Following Double Fine's acquisition of the rights, they were able to offer the game on more digital storefronts and expand to other platforms; as previously described, this allowed the company to achieve sales in a short term far in excess of what they had been prior to obtaining the rights. In the announcement for Psychonauts 2 in December 2015, Schafer indicated that Psychonauts sold nearly 1.7 million copies, with more than 1.2 million occurring after Double Fine's acquisition of the rights.

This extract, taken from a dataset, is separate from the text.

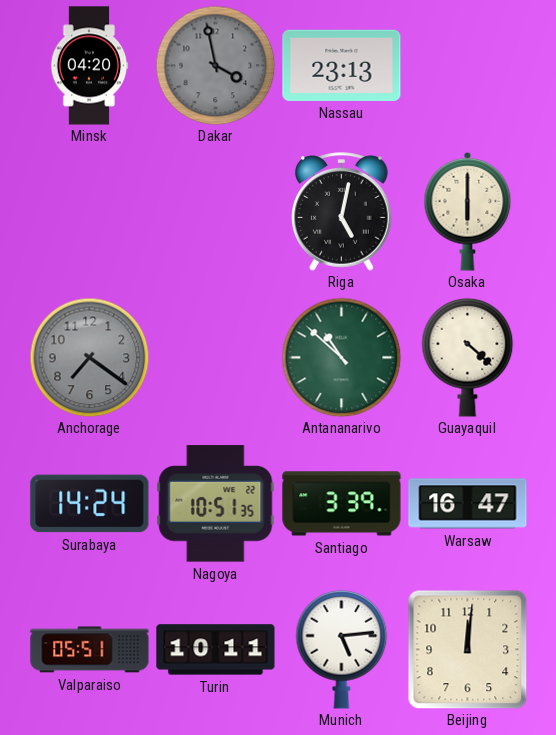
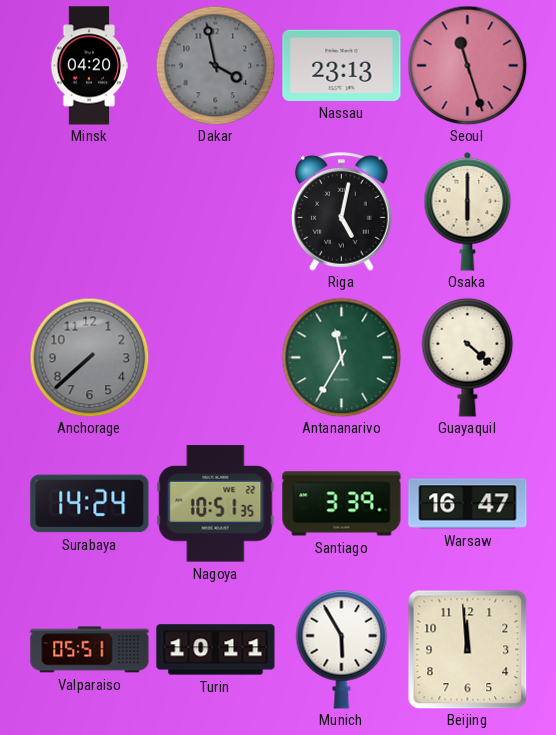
Seoul: none -> 11:27
Anchorage: 7:21 -> 7:38
Antananarivo: 10:52 -> 11:35
Munich: 5:14 -> 5:55
Beijing: 12:01 -> 11:59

Double Fine lists 736,119 sold copies via the Humble Bundle (including a Steam key), 430,141 copies via the Steam storefront, 32,000 GOG.com copies, and 23,368 Humble Store copies. On Humble Bundle, the game sold well, with Schafer stating that they sold more copies of Psychonauts in the first few hours of the Bundle's start than they had since the release of the retail copy of the game. Later in 2012, Schafer commented that their ability to use digital venues such as Steam that "[Double Fine] made more on Psychonauts this year than we ever have before".

==Legacy==

===Sequels===

A sequel to Psychonauts has been of great interest to Schafer, as well as to fans of the game and the gaming press. Schafer had pitched the idea to publishers but most felt the game too strange to take up. During the Kickstarter campaign for Double Fine's Broken Age in February 2012, Schafer commented on the development costs of a sequel over social media, leading to a potential interest in backing by Markus Persson, at the time the owner of Mojang. Though Persson ultimately did not fund this, interactions between him and Double Fine revealed the possibility of several interested investors to help.

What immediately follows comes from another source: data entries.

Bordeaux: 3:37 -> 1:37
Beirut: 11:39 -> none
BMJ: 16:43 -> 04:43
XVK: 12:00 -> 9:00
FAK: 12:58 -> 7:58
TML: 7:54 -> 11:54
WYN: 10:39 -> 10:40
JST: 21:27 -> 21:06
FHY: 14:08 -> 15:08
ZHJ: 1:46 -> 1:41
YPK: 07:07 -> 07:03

In mid-2015, Schafer along with other industry leaders launched Fig, a crowd-sourced platform for video games that included the option for accredited investors to invest in the offered campaigns. Later, at the 2015 Game Awards in December, Schafer announced their plans to work on Psychonauts 2, using Fig to raise the $3.3 million needed to complete the game, with an anticipated release in 2018. The campaign succeeded on January 6, 2016. The sequel was released on August 25, 2021 and sees the return of Richard Horvitz and Nikki Rapp as the voices of Raz and Lili respectively, along with Wolpaw for writing, Chan and Campbell for art, and McConnell for music.

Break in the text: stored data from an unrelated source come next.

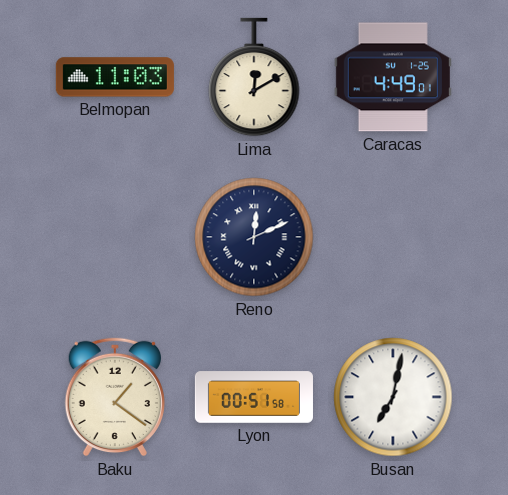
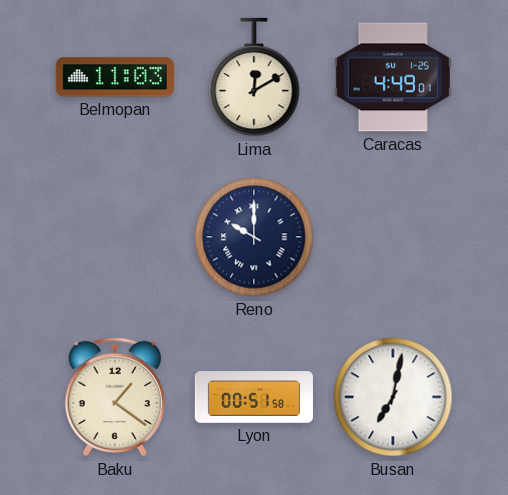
Reno: 12:11 -> 10:00
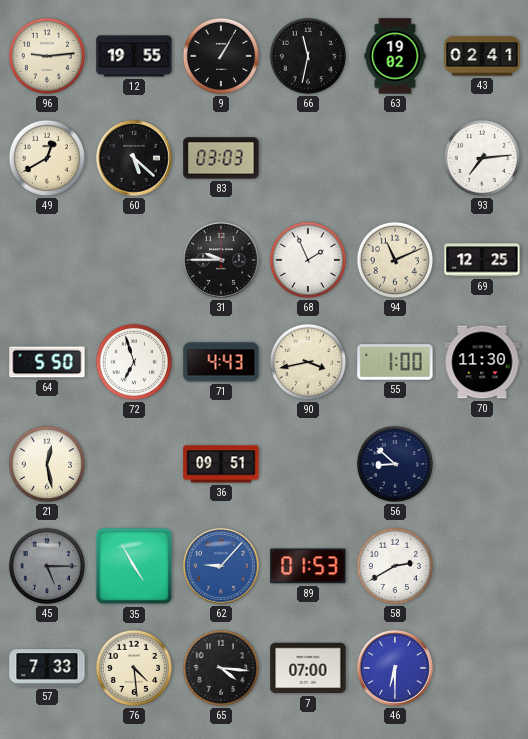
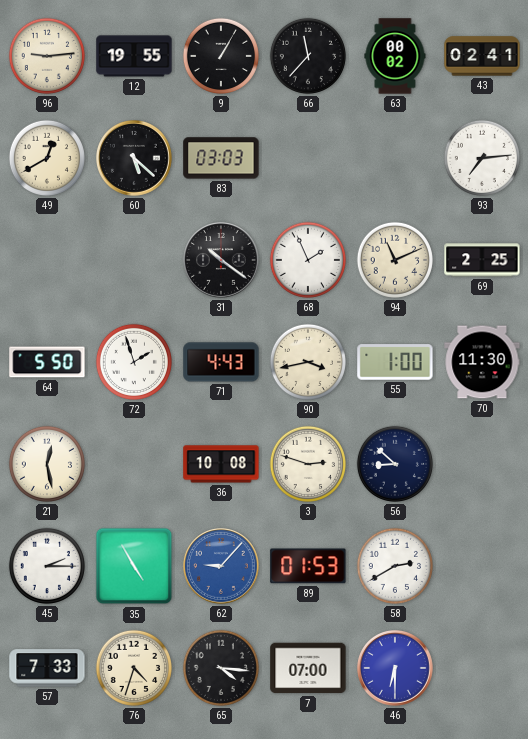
66: 11:32 -> 11:37
63: 19:02 -> 00:02
31: 9:45 -> 10:21
69: 12:25 -> 2:25
72: 6:57 -> 1:57
36: 09:51 -> 10:08
3: none -> 2:48
45: 5:15 -> 2:15
45 dial: grey -> white
76: 4:29 -> 4:33
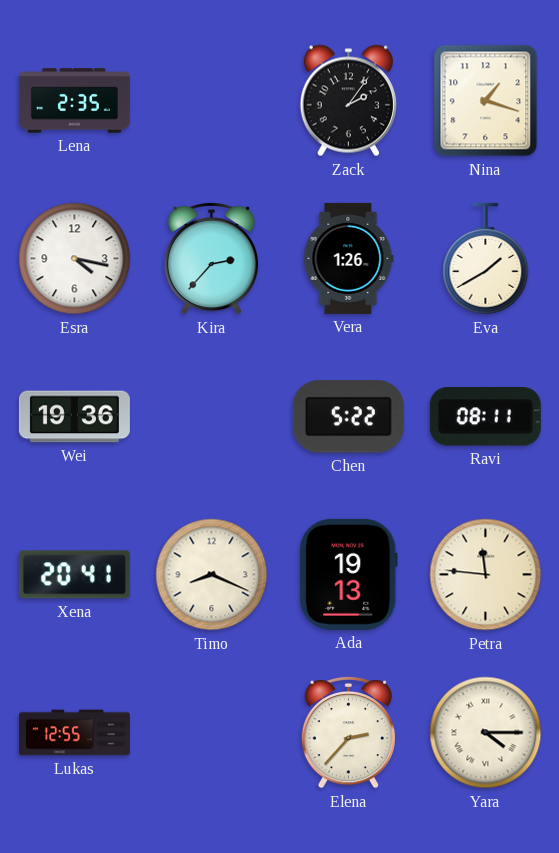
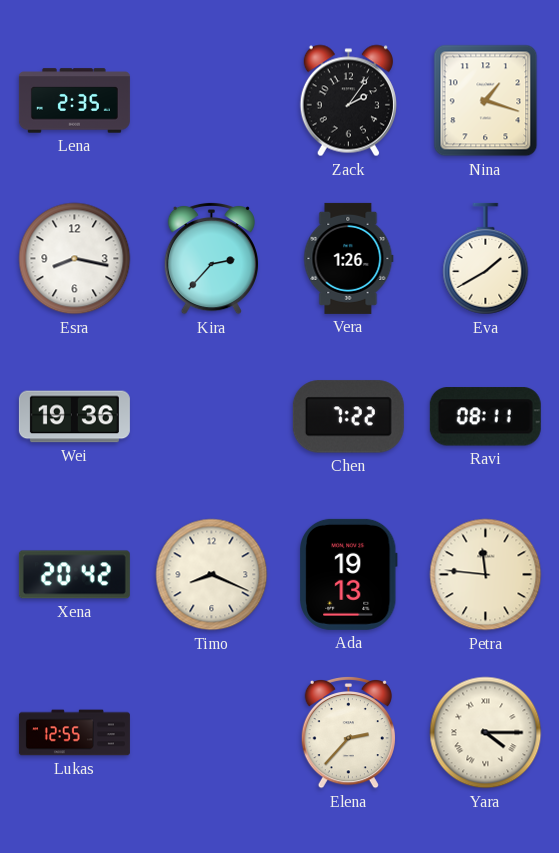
Esra: 4:17 -> 8:17
Chen: 5:22 -> 7:22
Xena: 20:41 -> 20:42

Additionally, Double Fine has developed a VR title called Psychonauts in the Rhombus of Ruin for use on Oculus Rift, HTC Vive, and PlayStation VR. Released in 2017, it serves as a standalone chapter to tie the original game and its sequel, based on Raz and the other Psychonauts rescuing Truman Zanotto. Psychonauts 2 was released on August 25, 2021.

===Appearance in other media===
The character Raz has made appearances in other Double Fine games, including as a massive Mount Rushmore-like mountain sculpture in Brütal Legend, and on a cardboard cutout within Costume Quest 2. Raz also appeared in a downloadable content package as a playable character for Bit.Trip Presents... Runner2: Future Legend of Rhythm Alien. A cameo of Raz appears in Alice: Madness Returns which can be found at the Red Queen's castle as a propped-up skeleton that bears a striking resemblance to the protagonist itself. There is also a hidden symbol of Raz in A Hat in Time which can be found using one of the hat abilities in a certain part of Chapters 3 Act 4.